Aer Lingus has identified institutions interested in taking holdings of as much as 10 percent which could become available should the Irish government opt to sell its own 25 percent stake, Chief Executive Officer Christoph Mueller said.
“We’d place it in the market,” Mueller said in a telephone interview. “We’ve identified a lot of demand for Aer Lingus shares in Europe, but also in the U.S., very surprisingly.”
With Ryanair’s 29.8 percent holding in Aer Lingus making it the No. 1 shareholder, the low-cost operator could take control of its rival even without buying government stock. Mueller said that Etihad Airways, with a 2.99 percent stake, has limited room for maneuver because of a rule that caps ownership of European Union airlines at 49 percent for investors outside the block.
“Etihad’s problem is that they cannot take a majority,” the CEO said today. “If you want to respond to a majority takeover bid, that’s a restriction. Generally we would not favor any one shareholder, but a competitor taking a majority is not in our interests. For the rest we have absolutely no restrictions.”
Irish Transport Minister Leo Varadkar said on May 1 after Etihad purchased its holding that the involvement of the Abu Dhabi-based carrier was a “good thing.” He added that the state was ready to sell its stake at the right price and time, though wasn’t in talks with the Gulf airline.
Aer Lingus was trading unchanged at 1.07 euros — 23 cents below the bid price — as of 12:07 p.m. in Dublin, where both it and Ryanair are based. The stock has advanced almost 69 percent this year, valuing the company at 567 million euros.
Ryanair traded down 0.7 percent at 4.09 euros. Shares of Europe’s biggest discount airline have added 13 percent so far this year for a market value of 5.9 billion euros.
Aer Lingus said today in a statement that Ryanair’s offer of 1.30 euros a share issued yesterday undervalues its business.
“We’re profitable and our earnings potential should reflect a higher share price,” Mueller said, adding that the bid amounts to “a very bad deal,” given that his airline has sufficient cash to pay out as much as 1.9 euros a share from its balance sheet.
Ryanair is resuming its pursuit of Aer Lingus after EU regulators blocked two previous takeover attempts, and Mueller said the new proposal remains “incapable of completion.”
Michael O’Leary, Ryanair’s CEO, says chances of clearing antitrust hurdles have been boosted by mergers among other European carriers, falling traffic in Dublin that leaves room for new entrants, and the government’s plan to sell its stake.
A takeover would also push up fares at the worst possible time for the Irish economy, Mueller said.
“We know exactly what is going to happen to prices,” the CEO said. “Taking the travel propensity of the Irish population — which is the highest in Europe — into account, that would be very, very counterproductive, particularly for the overall economic turnaround we are trying to achieve here.”

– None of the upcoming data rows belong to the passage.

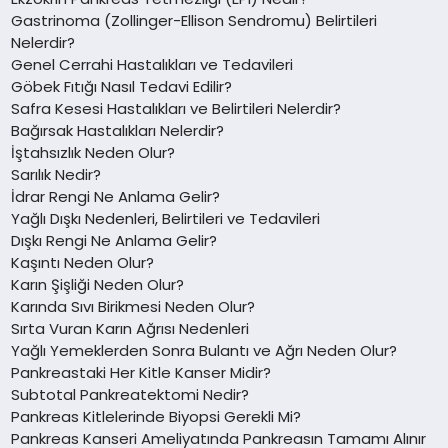
Gastrinoma (Zollinger-Ellison Sendromu) Belirtileri
Nelerdir?
Genel Cerrahi Hastalıkları ve Tedavileri
Göbek Fıtığı Nasıl Tedavi Edilir?
Safra Kesesi Hastalıkları ve Belirtileri Nelerdir?
Bağırsak Hastalıkları Nelerdir?
İştahsızlık Neden Olur?
Sarılık Nedir?
İdrar Rengi Ne Anlama Gelir?
Yağlı Dışkı Nedenleri, Belirtileri ve Tedavileri
Dışkı Rengi Ne Anlama Gelir?
Kaşıntı Neden Olur?
Karın Şişliği Neden Olur?
Karında Sıvı Birikmesi Neden Olur?
Sırta Vuran Karın Ağrısı Nedenleri
Yağlı Yemeklerden Sonra Bulantı ve Ağrı Neden Olur?
Pankreastaki Her Kitle Kanser Midir?
Subtotal Pankreatektomi Nedir?
Pankreas Kitlelerinde Biyopsi Gerekli Mi?
Pankreas Kanseri Ameliyatında Pankreasın Tamamı Alınır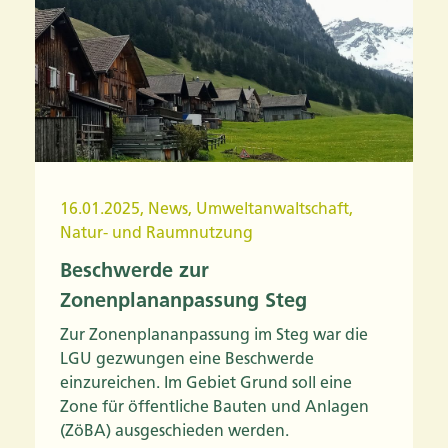
16.01.2025
,
News
,
Umweltanwaltschaft
,
Natur- und Raumnutzung
Beschwerde zur
Zonenplananpassung Steg
Zur Zonenplananpassung im Steg war die
LGU gezwungen eine Beschwerde
einzureichen. Im Gebiet Grund soll eine
Zone für öffentliche Bauten und Anlagen
(ZöBA) ausgeschieden werden.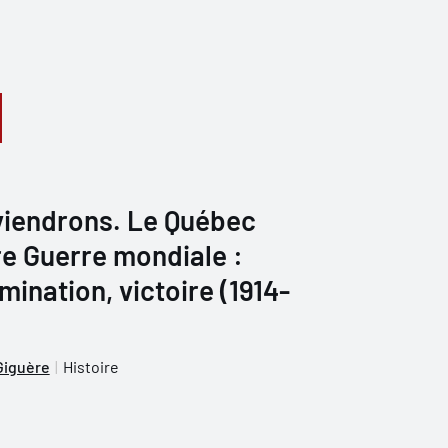
iendrons. Le Québec
re Guerre mondiale :
mination, victoire (1914-
Giguère
Histoire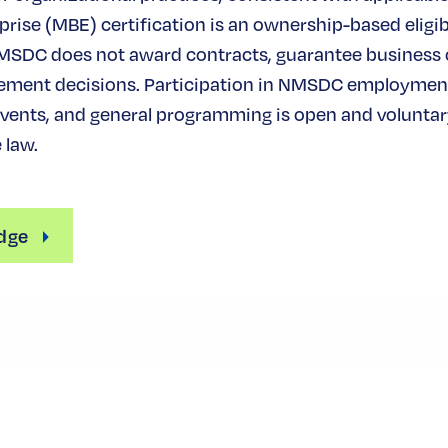
rise (MBE) certification is an ownership-based eligibi
MSDC does not award contracts, guarantee business
ement decisions. Participation in NMSDC employmen
ents, and general programming is open and voluntary
 law.
dge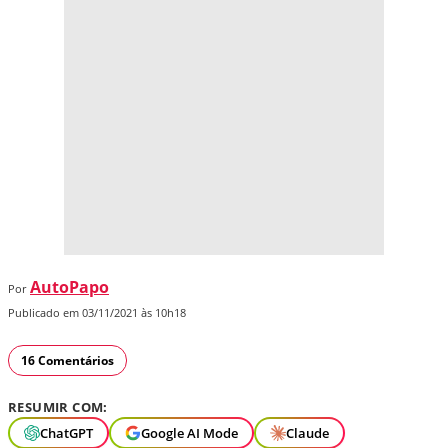
AutoPapo
Por
Publicado em 03/11/2021 às 10h18
16 Comentários
RESUMIR COM:
ChatGPT
Google AI Mode
Claude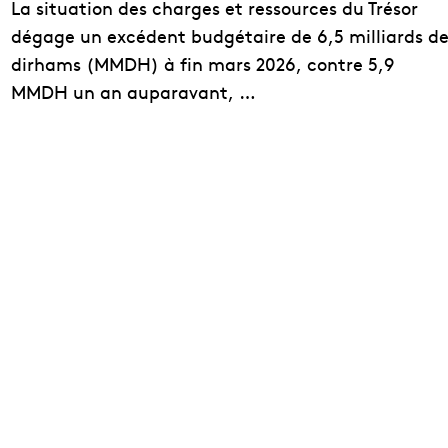
La situation des charges et ressources du Trésor
dégage un excédent budgétaire de 6,5 milliards d
dirhams (MMDH) à fin mars 2026, contre 5,9
MMDH un an auparavant, …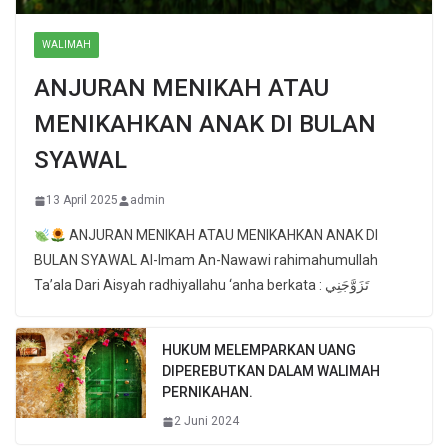
WALIMAH
ANJURAN MENIKAH ATAU
MENIKAHKAN ANAK DI BULAN
SYAWAL
13 April 2025
admin
ANJURAN MENIKAH ATAU MENIKAHKAN ANAK DI
BULAN SYAWAL Al-Imam An-Nawawi rahimahumullah
Ta’ala Dari Aisyah radhiyallahu ‘anha berkata : تَزَوَّجَنِي
HUKUM MELEMPARKAN UANG
DIPEREBUTKAN DALAM WALIMAH
PERNIKAHAN.
2 Juni 2024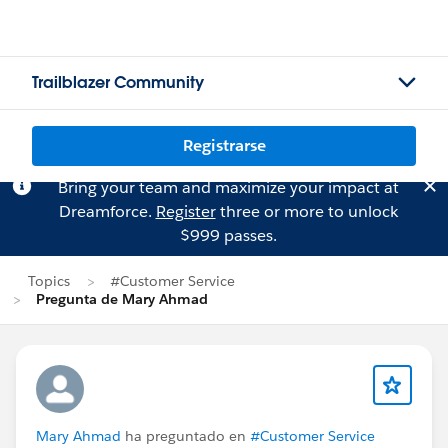
Trailblazer Community
Registrarse
Bring your team and maximize your impact at
Dreamforce.
Register
three or more to unlock
$999 passes.
Topics
#Customer Service
Pregunta de Mary Ahmad
Mary Ahmad
ha preguntado en
#Customer Service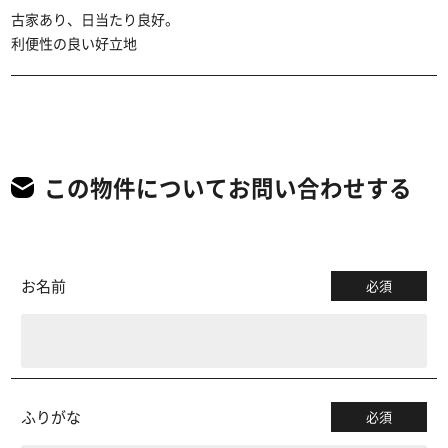
古家あり、日当たり良好。
利便性の良い好立地
この物件についてお問い合わせする
お名前
必須
ふりがな
必須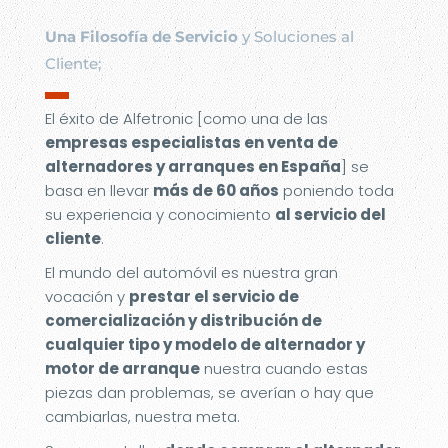
Una Filosofía de Servicio
y Soluciones al
Cliente;
▬
El éxito de Alfetronic [como una de las
empresas especialistas en venta de
alternadores y arranques en España
] se
basa en llevar
más de 60 años
poniendo toda
su experiencia y conocimiento
al servicio del
cliente
.
El mundo del automóvil es nuestra gran
vocación y
prestar el servicio de
comercialización y distribución de
cualquier tipo y modelo de alternador y
motor de arranque
nuestra cuando estas
piezas dan problemas, se averían o hay que
cambiarlas, nuestra meta.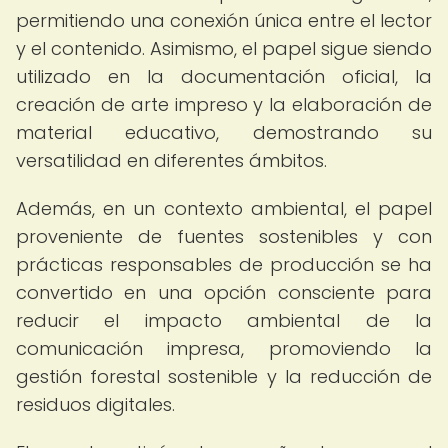
permitiendo una conexión única entre el lector
y el contenido. Asimismo, el papel sigue siendo
utilizado en la documentación oficial, la
creación de arte impreso y la elaboración de
material educativo, demostrando su
versatilidad en diferentes ámbitos.
Además, en un contexto ambiental, el papel
proveniente de fuentes sostenibles y con
prácticas responsables de producción se ha
convertido en una opción consciente para
reducir el impacto ambiental de la
comunicación impresa, promoviendo la
gestión forestal sostenible y la reducción de
residuos digitales.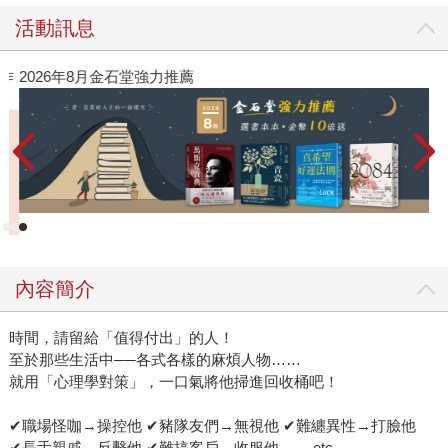
活動訊息
作
2026年8月金石堂強力推薦
內容簡介
時間，請留給「值得付出」的人！
至於那些生活中──各式各樣的麻煩人物……
就用「心理學對策」，一口氣將他掃進回收桶吧！
✔職場怪咖→操控他 ✔豬隊友們→無視他 ✔難纏異性→打臉他
✔長舌親戚→反擊他 ✔難搞客戶→收服他 ……etc.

The bid raises clear monopoly concerns since Aer Lingus and Ryanair overlap on 75 percent of routes, he said, adding that competition between the two would “simply cease to exist to Brussels, to London, and so on.”
In selling its stake in Aer Lingus the government would “certainly consider connectivity for Ireland,” as well as the price, and has always favored a two-carrier model, Mueller said.
Morgan Stanley and Davy Corporate Finance are advising Ryanair and its Coinside bid vehicle. Aer Lingus is being advised by Goodbody Stockbrokers, Rothschild and UBS AG.